QUATRO DOIDOS PERDIDOS NA TRÍPLICE FRONTEIRA – 6


Na terça-feira de carnaval, após beber todas durante a madrugada, o alemão Valdir ainda pretendia se despedir de Posadas a caráter: enchendo a cara na calçada do restaurante mais fino da cidade. E assim, oito horas da manhã, marchamos, heróicos bêbados desafiadores do moralismo local (onde já se viu tomar cerveja logo de manhã cedo?), rumo ao café com nome francês.

Sentados com toda pompa na rua, o garçom castelhano nos recebe com a contida cordialidade local, que logo se esvai em estranhamento e censura quando pedimos uma Quilmes. O sujeito olha para o relógio e nos responde que só servem cerveja após nove horas da manhã! Putos da vida, fomos procurar um posto de gasolina para adquirir umas latas do produto redentor e demos de cara com uma lona preta sobre a porta do freezer onde ficava a cerveja.

Ainda assim, julgando se tratar apenas uma questão de costume “austero” da castelhanada (chegamos a supor que o garçom se recusara a nos servir para não deixar o estabelecimento “mal-falado” – os pequenos-burgueses de Posadas poderiam se escandalizar ao ver dois bêbados “imorais” tomando porre na calçada de um restaurante “familiar de classe” logo cedo), não tivemos dúvida e íamos retirando as latinhas, quando o dono da loja de conveniência nos intercepta, porque “no se puede vender bebida alcoólica en la via pública antes de las nueve: es ley de la municipalidad”!

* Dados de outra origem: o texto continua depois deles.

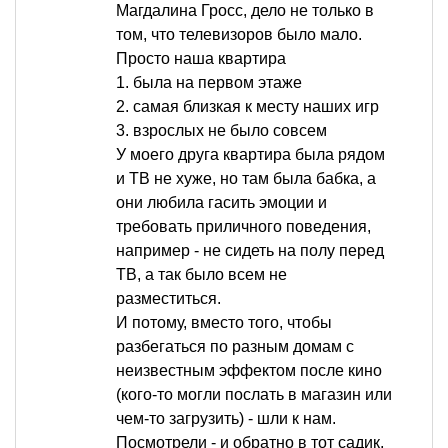
Магдалина Гросс, дело не только в
том, что телевизоров было мало.
Просто наша квартира
1. была на первом этаже
2. самая близкая к месту наших игр
3. взрослых не было совсем
У моего друга квартира была рядом
и ТВ не хуже, но там была бабка, а
они любила гасить эмоции и
требовать приличного поведения,
например - не сидеть на полу перед
ТВ, а так было всем не
разместиться.
И потому, вместо того, чтобы
разбегаться по разным домам с
неизвестным эффектом после кино
(кого-то могли послать в магазин или
чем-то загрузить) - шли к нам.
Посмотрели - и обратно в тот садик,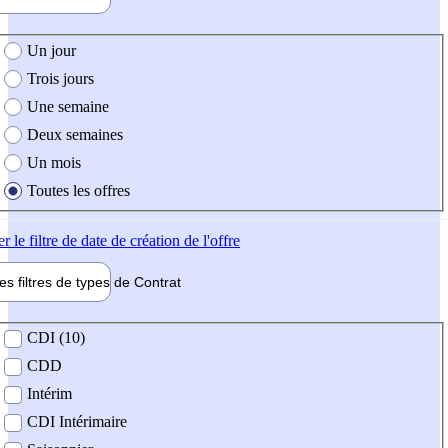
e création de l'offre
Un jour
Trois jours
Une semaine
Deux semaines
Un mois
Toutes les offres
er
le filtre de date de création de l'offre
les filtres de types de
Contrat
de contrat
CDI (10)
CDD
Intérim
CDI Intérimaire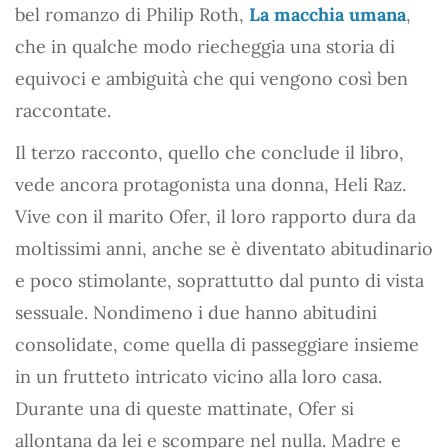
bel romanzo di Philip Roth,
La macchia umana
,
che in qualche modo riecheggia una storia di
equivoci e ambiguità che qui vengono così ben
raccontate.
Il terzo racconto, quello che conclude il libro,
vede ancora protagonista una donna, Heli Raz.
Vive con il marito Ofer, il loro rapporto dura da
moltissimi anni, anche se è diventato abitudinario
e poco stimolante, soprattutto dal punto di vista
sessuale. Nondimeno i due hanno abitudini
consolidate, come quella di passeggiare insieme
in un frutteto intricato vicino alla loro casa.
Durante una di queste mattinate, Ofer si
allontana da lei e scompare nel nulla. Madre e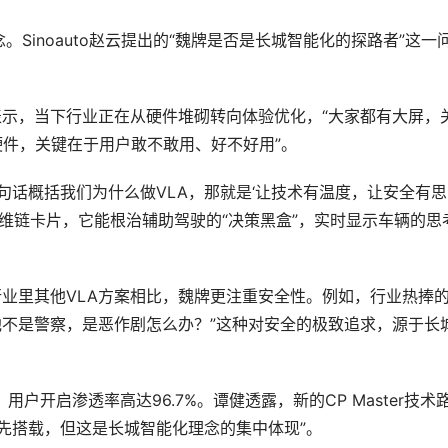
Sinoauto赵云提出的“魏牌是否是长城智能化的探路者”这一
表示，当下行业正在从硬件堆砌转向体验优化，“大家都有大屏，
件，关键在于用户敢不敢用、好不好用”。  
句话概括我们为什么做VLA，那就是‘让技术有温度，让安全有思
T思维链卡片，它能根治辅助驾驶的“决策黑盒”，实时显示车辆的思
行业里其他VLA方案相比，魏牌更注重安全性。例如，行业热捧的
他不是警察，是恶作剧怎么办？”这种对安全的极致追求，源于长
户开启渗透率高达96.7%。谭健透露，新的CP Master技术
先搭载，但这是长城智能化理念的集中体现”。  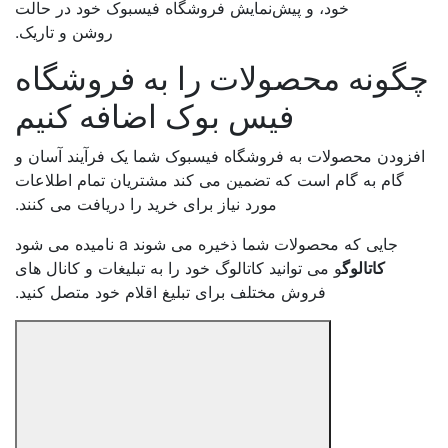
خود، و پیش‌نمایش فروشگاه فیسبوک خود در حالت
روشن و تاریک.
گونه محصولات را به فروشگاه
فیس بوک اضافه کنیم
فزودن محصولات به فروشگاه فیسبوک شما یک فرآیند آسان و
گام به گام است که تضمین می کند مشتریان تمام اطلاعات
مورد نیاز برای خرید را دریافت می کنند.
جایی که محصولات شما ذخیره می شوند a نامیده می شود
کاتالوگ
و می توانید کاتالوگ خود را به تبلیغات و کانال های
فروش مختلف برای تبلیغ اقلام خود متصل کنید.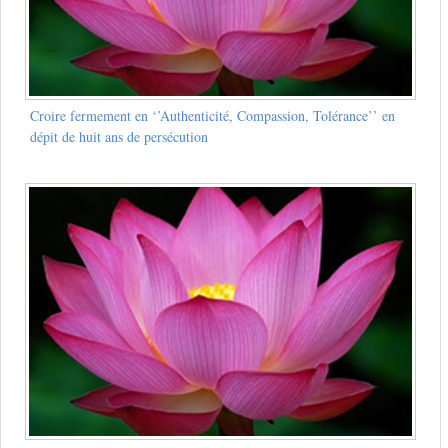
Croire fermement en ‘’Authenticité, Compassion, Tolérance’’ en
dépit de huit ans de persécution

Voltamos para o City Hotel revoltados. Que cretinice é esta do Estado de controlar a vida das criaturas humanas a ponto de regulamentar os horários em que podem embriagar-se e criminalizar quem bebe de manhã cedo (pelo que nos disseram, poderíamos ser presos se fôssemos pegos na rua com uma lata de cerveja antes das 9 h). Qual a diferença entre encher os cornos, e eventualmente fazer uma arruaça (esta deve ser a preocupação do prefeito) às oito e meia ou às dez horas da manhã. E se o “imoral gambá arruaceiro” quiser comprar a sua vodka antes do horário interditado e tomá-la, saindo para aprontar todas na rua entre meia-noite e nove horas, qual o efeito que tem a “educativa lei”?

Narramos aos atendentes da portaria do Hotel a nossa desventura e, quando fomos tomar um café na copa (que não serve nem almoço, mas apenas pão e café com leite), já passado de las nueve evidentemente, qual não foi a nossa surpresa: a administração do Hotel, pesarosa com a infelicidade dos turistas brasileiros (e temerosa de perder eventuais clientes futuros) havia mandado comprar um litro de Quilmes especialmente para nós. E na sacada do City Hotel, em plena praça principal da capital da Província de Misiones, a irreverência escandalizou e rompeu os estritos canônes do autoritarismo tacanho do lugar: dois gaúchos anarquistas e safados sorviam, com o ar da maior pompa possível, uma cerveja em local onde nem Coca-Cola se bebe, para espanto dos seríssimos clientes que tomavam seu café!